Dalam paparannya, Eri mengungkapkan bahwa Surabaya memiliki sekitar 1.500 titik parkir tepi jalan umum yang sebagian besar masih dikelola secara manual. Karena itu, mulai November ini, pemerintah kota akan melakukan uji coba sistem parkir digital di sejumlah titik resmi.
“Kami akan mulai uji coba sistem digital, termasuk penambahan CCTV di 750 titik parkir dan pemasangan alat sensor pengukuran kendaraan bermotor. Penataan ini tidak hanya untuk meningkatkan PAD, tapi juga ketertiban dan keadilan,” ujar Eri di hadapan mahasiswa.
Politikus yang dikenal vokal itu menegaskan bahwa pungutan liar (pungli) parkir tidak bisa lagi dianggap tindak pidana ringan (tipiring). Ia menilai praktik tersebut harus diproses sebagai tindak pidana umum agar memberi efek jera.
“Pungli parkir harus ditindak pidana. Kalau terus dibiarkan tipiring, tidak akan ada perubahan. Ini soal kepercayaan masyarakat pada penegakan hukum,” tegasnya.
Sebagai bagian dari penertiban, tujuh penegak hukum akan diterjunkan untuk berpatroli di lima wilayah rawan parkir liar. Langkah ini menjadi bagian dari upaya Pemerintah Kota Surabaya dalam menciptakan sistem transportasi dan tata ruang yang lebih tertib.
Selain isu parkir, diskusi yang dihadiri puluhan mahasiswa hukum itu juga menyoroti persyaratan Beasiswa Pemuda Tangguh, pemerataan pembangunan infrastruktur kampung, dan pengelolaan anggaran daerah yang transparan.

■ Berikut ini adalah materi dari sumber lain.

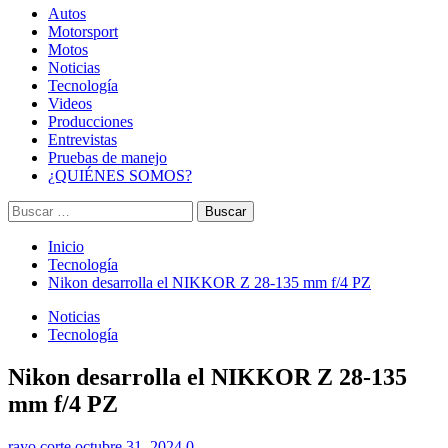
Autos
Motorsport
Motos
Noticias
Tecnología
Videos
Producciones
Entrevistas
Pruebas de manejo
¿QUIÉNES SOMOS?
Buscar:
Inicio
Tecnología
Nikon desarrolla el NIKKOR Z 28-135 mm f/4 PZ
Noticias
Tecnología
Nikon desarrolla el NIKKOR Z 28-135
mm f/4 PZ
rayo corte
octubre 31, 2024
0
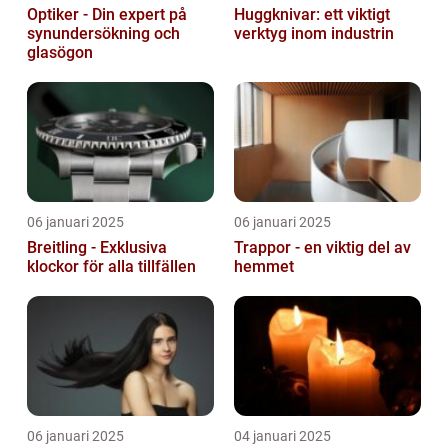
Optiker - Din expert på
Huggknivar: ett viktigt
synundersökning och
verktyg inom industrin
glasögon
06 januari 2025
06 januari 2025
Breitling - Exklusiva
Trappor - en viktig del av
klockor för alla tillfällen
hemmet
06 januari 2025
04 januari 2025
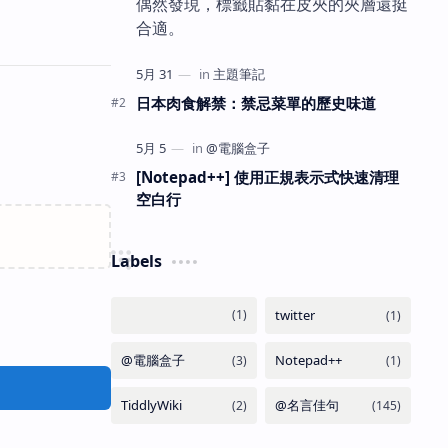
偶然發現，標籤貼黏在皮夾的夾層還挺
合適。
日本肉食解禁：禁忌菜單的歷史味道
[Notepad++] 使用正規表示式快速清理
空白行
Labels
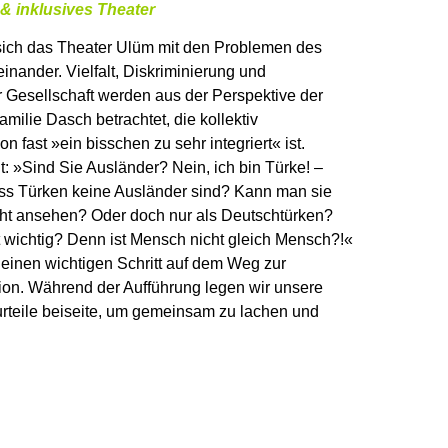
& inklusives Theater
 sich das Theater Ulüm mit den Problemen des
inander. Vielfalt, Diskriminierung und
 Gesellschaft werden aus der Perspektive der
milie Dasch betrachtet, die kollektiv
 fast »ein bisschen zu sehr integriert« ist.
: »Sind Sie Ausländer? Nein, ich bin Türke! –
ss Türken keine Ausländer sind? Kann man sie
ht ansehen? Oder doch nur als Deutschtürken?
t wichtig? Denn ist Mensch nicht gleich Mensch?!«
inen wichtigen Schritt auf dem Weg zur
tion. Während der Aufführung legen wir unsere
rteile beiseite, um gemeinsam zu lachen und
sches Theater Ulm
Hatice Onar, Rüya Kahraman, Esma Ertürk, Gülcin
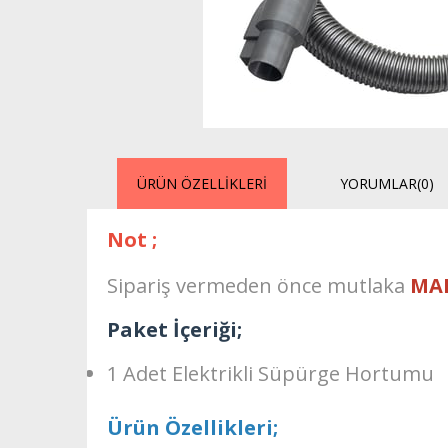
ÜRÜN ÖZELLIKLERI
YORUMLAR
(0)
Not ;
Sipariş vermeden önce mutlaka
MA
Paket İçeriği;
1 Adet Elektrikli Süpürge Hortumu
Ürün Özellikleri;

Komisioner Bawaslu Kota Surabaya, Eko Rinda Prasteyiadi, dalam kesempatan yang sama menekankan pentingnya literasi hukum bagi generasi muda agar mampu mengawal kebijakan publik secara kritis.
“Mahasiswa harus berani bersuara, memahami aturan, dan ikut menjaga integritas demokrasi. Itulah makna dari melek regulasi,” ujarnya.
Sementara itu, Iqbal Maulana, alumni dan Ketua Umum BLM 2017, mendorong mahasiswa untuk menjadikan forum-forum akademik sebagai ruang melahirkan gagasan kebijakan yang segar dan berpihak pada masyarakat.
“Regulasi itu lahir dari pemikiran kritis. Kalau mahasiswa hukum berani berpikir dan beraksi, perubahan pasti bisa dimulai dari kampus,” katanya.
Kegiatan ditutup dengan ajakan dari panitia agar semangat melek legislasi terus tumbuh di kalangan mahasiswa hukum UPN Surabaya. Mereka berharap mahasiswa tak hanya menjadi penghafal pasal, tetapi juga agen perubahan yang peka terhadap realitas sosial dan berani memperjuangkan keadilan.